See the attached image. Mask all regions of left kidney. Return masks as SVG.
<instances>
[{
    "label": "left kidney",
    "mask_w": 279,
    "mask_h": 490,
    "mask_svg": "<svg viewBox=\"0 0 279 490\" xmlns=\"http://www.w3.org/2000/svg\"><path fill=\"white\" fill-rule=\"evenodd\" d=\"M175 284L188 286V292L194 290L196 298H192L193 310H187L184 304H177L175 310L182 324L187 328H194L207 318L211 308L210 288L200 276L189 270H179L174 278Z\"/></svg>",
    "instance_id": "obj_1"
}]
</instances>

● **EXERCISE PROMPT**: When you reach the end of the data, write every line out again verbatim.

● **ANSWER TO THIS TASK**:
See the attached image. Mask all regions of left kidney. Return masks as SVG.
<instances>
[{
    "label": "left kidney",
    "mask_w": 279,
    "mask_h": 490,
    "mask_svg": "<svg viewBox=\"0 0 279 490\" xmlns=\"http://www.w3.org/2000/svg\"><path fill=\"white\" fill-rule=\"evenodd\" d=\"M175 284L188 286V292L194 290L196 298H192L193 310H187L184 304H177L175 310L182 324L187 328H194L207 318L211 308L210 288L200 276L189 270H179L174 278Z\"/></svg>",
    "instance_id": "obj_1"
}]
</instances>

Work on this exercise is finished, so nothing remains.